After brain storming with many here is a handy list of useful practices that firms can adopt:

  1. Keep common fixed hours where all employees are available online to all stake holders (managers, co-workers, HR, team members – anyone). For an all India time zone company for example it can be 11:00 AM – 4:00 PM. Don’t have early morning or very late meetings – remember that most of your employees are working without any house help, perhaps need to attend to their kids and elderly at home.
  2. When the above gets fixed, the employee gets some freedom on how to utilise rest of his time. Early risers can finish work in the morning, night owls can do their work at night. Both groups however are present in the said slot to ensure whatever needs to be asked, co-ordinated is done smoothly.
  3. Install work trackers and educate employees on importance of updating work trackers on a timely basis.
  4. Set protocols as to what needs to be done in case of power failure and internet failure.
  5. Meeting needs to follow a strict agenda – avoid discussing another project just because the set agenda has been completed.
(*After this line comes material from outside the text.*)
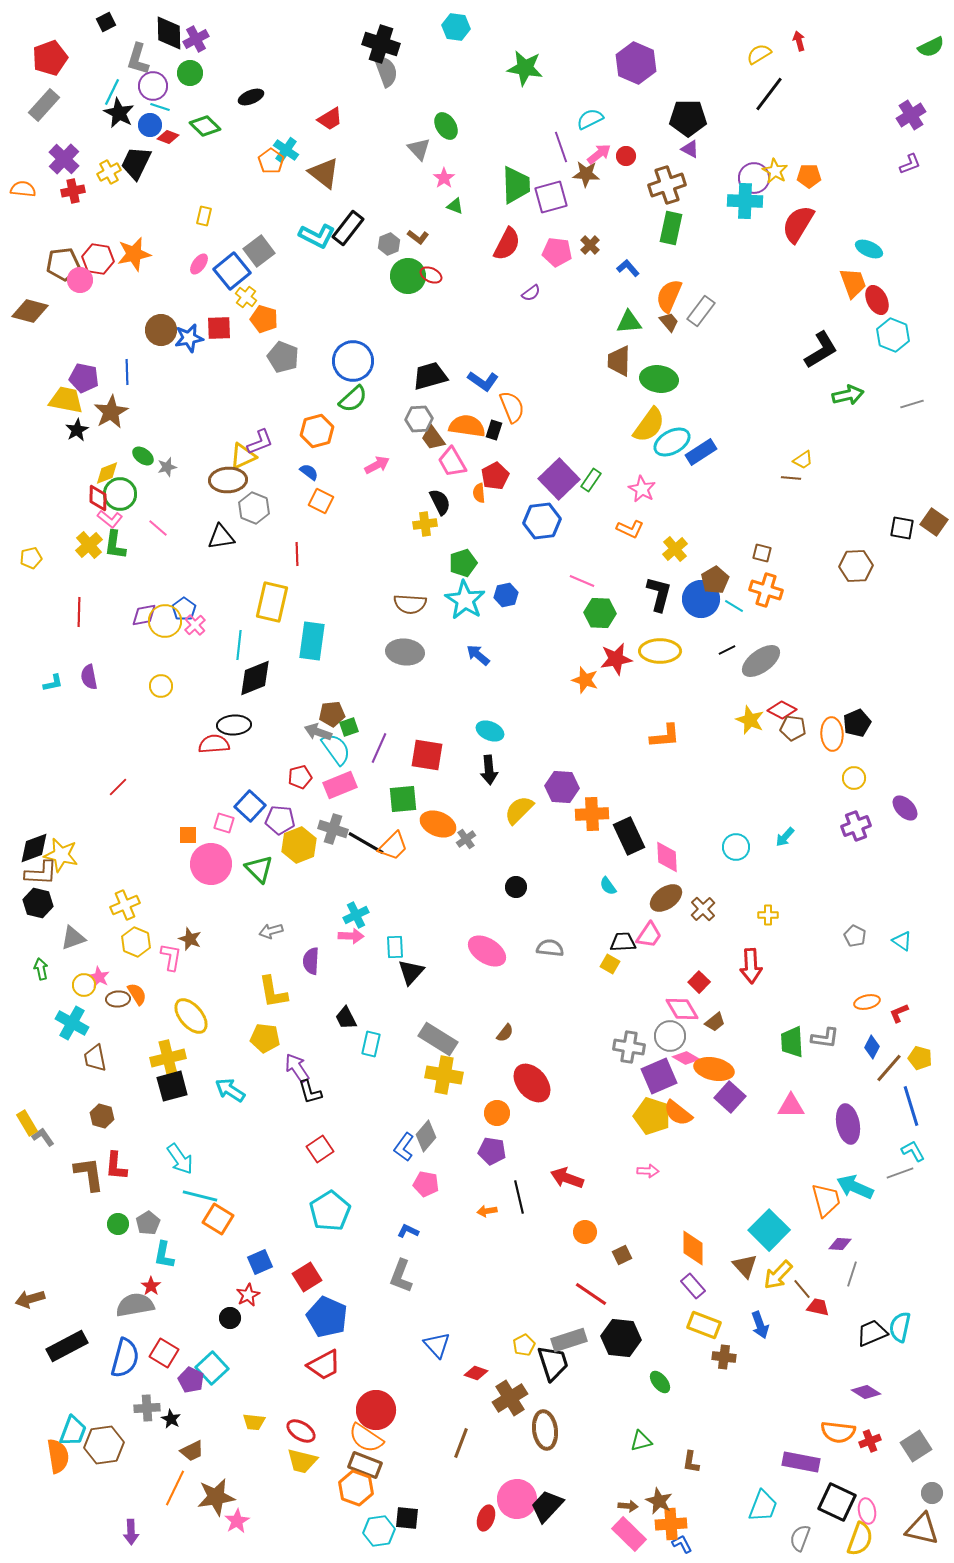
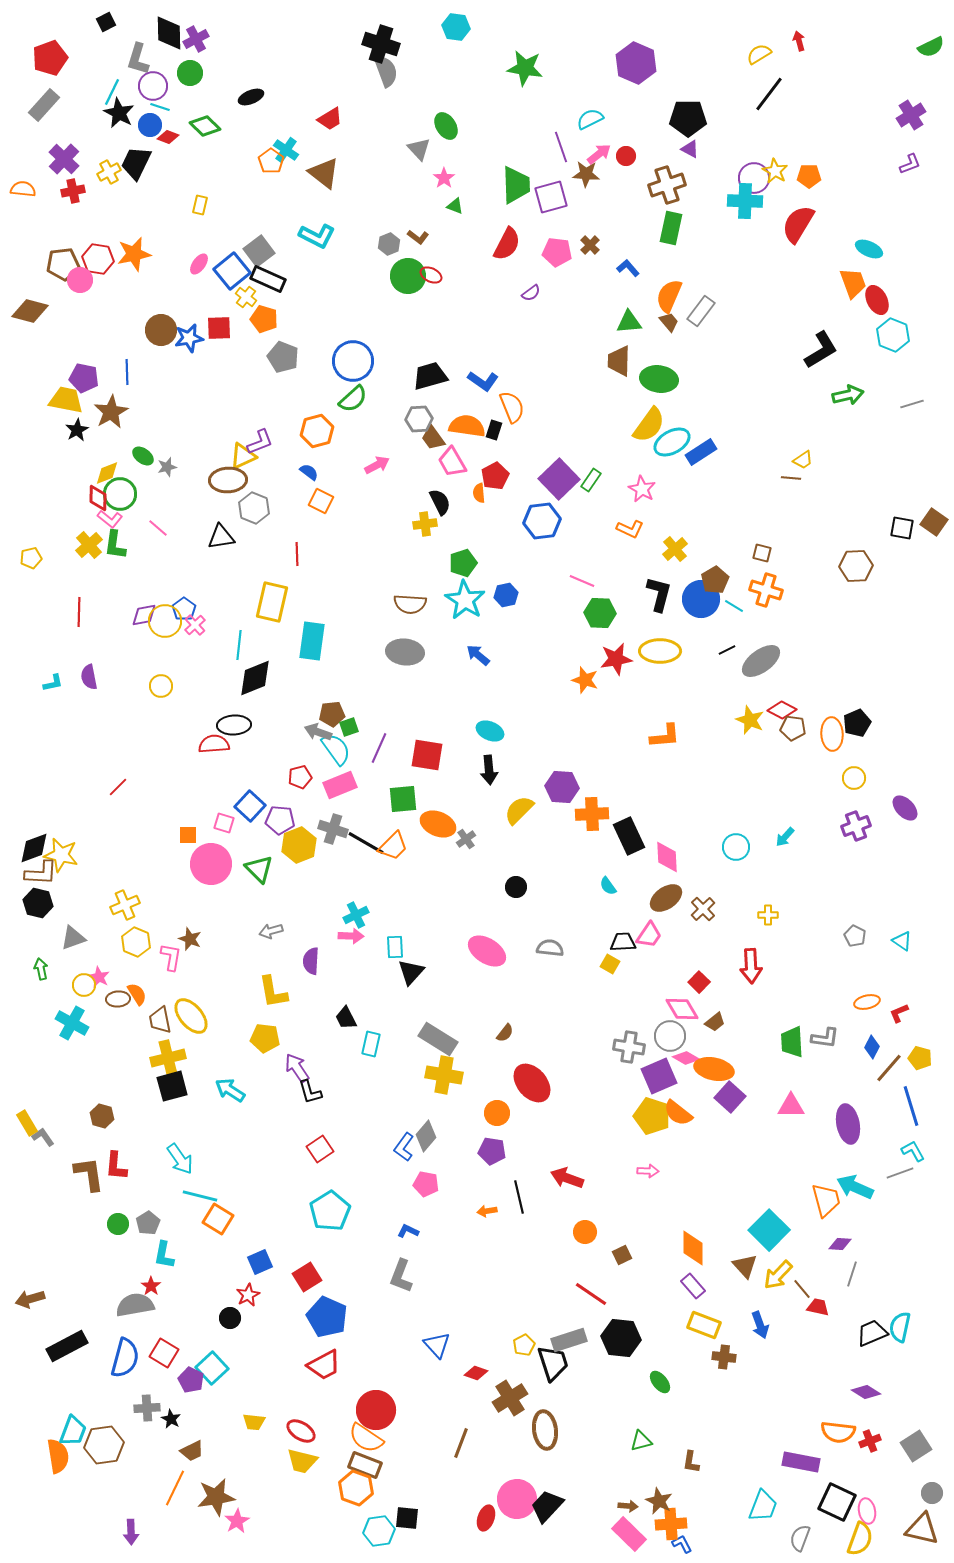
yellow rectangle at (204, 216): moved 4 px left, 11 px up
black rectangle at (348, 228): moved 80 px left, 51 px down; rotated 76 degrees clockwise
brown trapezoid at (95, 1058): moved 65 px right, 38 px up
  6. 1:1 catch ups with all employees needs to happen at least every 15 days. Managers should use this time for using coaching conversations to help their team members enhance productivity and work enthusiasm.
  7. Everyone needs to take personal responsibility of adhering to processes & protocols that are set. At times these may be unappealing but don’t complain about them if you have not followed them. The ones who set processes & protocols needs to take feedback on a consistent basis so that inefficiencies are eliminated.

These are just some of the practices that could help deal with the flattening productivity curve. At the end of the day, being human is going to matter the most. If you feel your employees are not displaying desired productivity, have an honest look at yourself and your communication, management & leadership style.